> How to complete this task
Read the records and gather each line that includes "layer".

____________

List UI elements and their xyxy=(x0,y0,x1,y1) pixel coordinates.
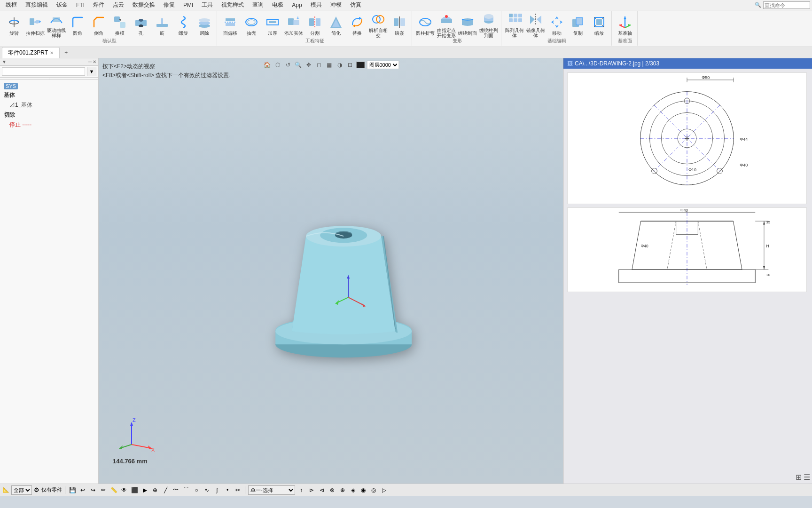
status-icon-point2[interactable]: ⊗ xyxy=(328,486,336,494)
sidebar-search-input[interactable] xyxy=(2,67,85,76)
arrayrow-button[interactable]: 阵列几何体 xyxy=(504,12,525,38)
status-icon-mid[interactable]: ◎ xyxy=(369,486,378,494)
thickwall-button[interactable]: 加厚 xyxy=(262,12,283,38)
menu-线框[interactable]: 线框 xyxy=(2,0,21,10)
rib-button[interactable]: 驱动曲线样样 xyxy=(46,12,67,38)
menu-App[interactable]: App xyxy=(288,1,305,9)
move-button[interactable]: 移动 xyxy=(547,12,567,38)
status-icon-stop[interactable]: ⬛ xyxy=(130,486,139,494)
replace2-button[interactable]: 替换 xyxy=(347,12,367,38)
select-mode-select[interactable]: 单一-选择 xyxy=(248,485,295,495)
sweep-button[interactable]: 拉伸扫掠 xyxy=(25,12,46,38)
faceshift-button[interactable]: 面偏移 xyxy=(220,12,241,38)
status-icon-check[interactable]: ⊕ xyxy=(151,486,159,494)
selfint-button[interactable]: 解析自相交 xyxy=(368,12,389,38)
tree-item-sys[interactable]: SYS xyxy=(2,82,96,90)
baseplane-button[interactable]: 基准轴 xyxy=(615,12,635,38)
status-icon-point[interactable]: • xyxy=(223,486,232,494)
addsolid-button[interactable]: + 添加实体 xyxy=(283,12,304,38)
fillet-button[interactable]: 圆角 xyxy=(67,12,88,38)
status-icon-left[interactable]: 📐 xyxy=(3,487,9,493)
status-icon-view[interactable]: 👁 xyxy=(120,486,128,494)
status-icon-cross[interactable]: ⊕ xyxy=(338,486,347,494)
tree-item-base1[interactable]: ⊿1_基体 xyxy=(2,100,96,110)
status-icon-last[interactable]: ▷ xyxy=(380,486,388,494)
status-icon-measure[interactable]: 📏 xyxy=(109,486,118,494)
layer-button[interactable]: 层除 xyxy=(194,12,215,38)
rotate-button[interactable]: 旋转 xyxy=(4,12,24,38)
status-icon-trim[interactable]: ✂ xyxy=(234,486,242,494)
view-display-button[interactable]: ◻ xyxy=(314,60,324,70)
menu-视觉样式[interactable]: 视觉样式 xyxy=(218,0,248,10)
status-icon-play[interactable]: ▶ xyxy=(141,486,149,494)
mirror-button[interactable]: 镶嵌 xyxy=(389,12,410,38)
menu-钣金[interactable]: 钣金 xyxy=(53,0,71,10)
wrapface-button[interactable]: 缠绕到面 xyxy=(457,12,478,38)
status-icon-line[interactable]: ╱ xyxy=(161,486,170,494)
rib2-button[interactable]: 筋 xyxy=(152,12,172,38)
split-button[interactable]: 分割 xyxy=(304,12,325,38)
mirrorbody-button[interactable]: 镜像几何体 xyxy=(525,12,546,38)
view-section-button[interactable]: ⊡ xyxy=(345,60,355,70)
tree-group-cut[interactable]: 切除 xyxy=(2,110,96,120)
menu-查询[interactable]: 查询 xyxy=(249,0,267,10)
status-icon-redo[interactable]: ↪ xyxy=(89,486,97,494)
status-icon-end[interactable]: ◉ xyxy=(359,486,367,494)
tab-close-icon[interactable]: ✕ xyxy=(50,50,54,56)
panel-grid-icon[interactable]: ⊞ xyxy=(796,473,802,482)
menu-电极[interactable]: 电极 xyxy=(268,0,287,10)
view-home-button[interactable]: 🏠 xyxy=(263,60,272,70)
sidebar-filter-button[interactable]: ▼ xyxy=(87,67,96,76)
status-icon-filter[interactable]: ⊳ xyxy=(307,486,316,494)
status-icon-gear[interactable]: ⚙ xyxy=(34,486,39,493)
menu-PMI[interactable]: PMI xyxy=(180,1,197,9)
replace-button[interactable]: 换模 xyxy=(109,12,130,38)
status-icon-snap[interactable]: ◈ xyxy=(349,486,357,494)
status-icon-arrow[interactable]: ↑ xyxy=(297,486,305,494)
menu-工具[interactable]: 工具 xyxy=(198,0,217,10)
sidebar-minimize-icon[interactable]: ─ xyxy=(88,59,92,64)
view-edge-button[interactable]: ▦ xyxy=(325,60,334,70)
status-icon-arc[interactable]: ⌒ xyxy=(182,486,190,494)
menu-冲模[interactable]: 冲模 xyxy=(327,0,345,10)
menu-直接编辑[interactable]: 直接编辑 xyxy=(22,0,52,10)
wrapcol-button[interactable]: 缠绕柱列到面 xyxy=(478,12,499,38)
tree-item-stop[interactable]: 停止 ----- xyxy=(2,120,96,130)
thicken-button[interactable]: 抽壳 xyxy=(241,12,262,38)
simplify-button[interactable]: 简化 xyxy=(326,12,346,38)
status-icon-spline[interactable]: ∫ xyxy=(213,486,221,494)
layer-select[interactable]: 图层0000 xyxy=(367,61,399,69)
sidebar-close-icon[interactable]: ✕ xyxy=(93,59,96,64)
scope-select[interactable]: 全部 xyxy=(11,485,32,495)
menu-修复[interactable]: 修复 xyxy=(160,0,179,10)
view-pan-button[interactable]: ✥ xyxy=(304,60,313,70)
menu-FTI[interactable]: FTI xyxy=(72,1,88,9)
trim-button[interactable]: 缩放 xyxy=(589,12,609,38)
tab-add-button[interactable]: + xyxy=(61,48,71,57)
view-light-button[interactable]: ◑ xyxy=(335,60,344,70)
view-color-button[interactable] xyxy=(357,62,365,68)
status-icon-curve[interactable]: 〜 xyxy=(172,486,180,494)
spring-button[interactable]: 螺旋 xyxy=(173,12,194,38)
menu-焊件[interactable]: 焊件 xyxy=(89,0,108,10)
status-icon-select2[interactable]: ⊲ xyxy=(318,486,326,494)
menu-模具[interactable]: 模具 xyxy=(307,0,326,10)
tab-part001[interactable]: 零件001.Z3PRT ✕ xyxy=(2,47,60,58)
status-icon-sketch[interactable]: ✏ xyxy=(99,486,108,494)
pointdeform-button[interactable]: 由指定点开始变形 xyxy=(436,12,457,38)
menu-点云[interactable]: 点云 xyxy=(109,0,128,10)
status-icon-circle[interactable]: ○ xyxy=(192,486,201,494)
hole-button[interactable]: 孔 xyxy=(131,12,151,38)
status-icon-wave[interactable]: ∿ xyxy=(203,486,211,494)
status-icon-undo[interactable]: ↩ xyxy=(78,486,87,494)
tree-group-base[interactable]: 基体 xyxy=(2,90,96,100)
menu-search-input[interactable] xyxy=(763,1,810,9)
menu-数据交换[interactable]: 数据交换 xyxy=(129,0,159,10)
menu-仿真[interactable]: 仿真 xyxy=(346,0,365,10)
cilfold-button[interactable]: 圆柱折弯 xyxy=(415,12,436,38)
panel-list-icon[interactable]: ☰ xyxy=(804,473,810,482)
view-zoom-button[interactable]: 🔍 xyxy=(294,60,303,70)
chamfer-button[interactable]: 倒角 xyxy=(88,12,109,38)
copy-button[interactable]: 复制 xyxy=(568,12,588,38)
view-front-button[interactable]: ⬡ xyxy=(273,60,282,70)
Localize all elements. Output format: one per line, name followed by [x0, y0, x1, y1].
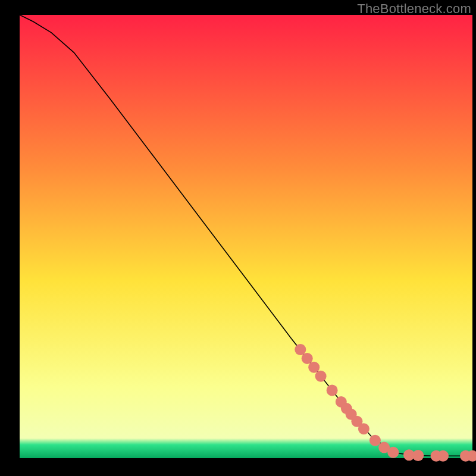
bottleneck-curve: [20, 15, 472, 456]
plot-area: [20, 15, 472, 458]
data-marker: [295, 344, 306, 355]
chart-svg: [20, 15, 472, 458]
data-marker: [327, 385, 338, 396]
data-marker: [315, 371, 327, 382]
data-marker: [387, 447, 399, 458]
data-marker: [358, 423, 369, 434]
data-marker: [302, 353, 313, 364]
data-marker: [308, 362, 320, 373]
data-marker: [369, 435, 381, 446]
data-marker: [437, 450, 449, 462]
data-markers: [295, 344, 476, 462]
data-marker: [412, 450, 424, 461]
watermark-text: TheBottleneck.com: [357, 1, 471, 17]
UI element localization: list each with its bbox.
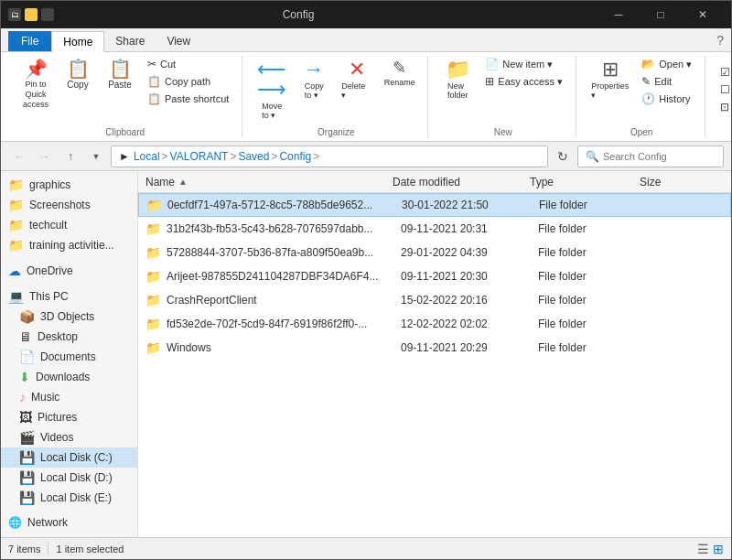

____________

> Written solution
layer-button[interactable]: 层除 xyxy=(194,12,215,38)
layer-select[interactable]: 图层0000 xyxy=(367,61,399,69)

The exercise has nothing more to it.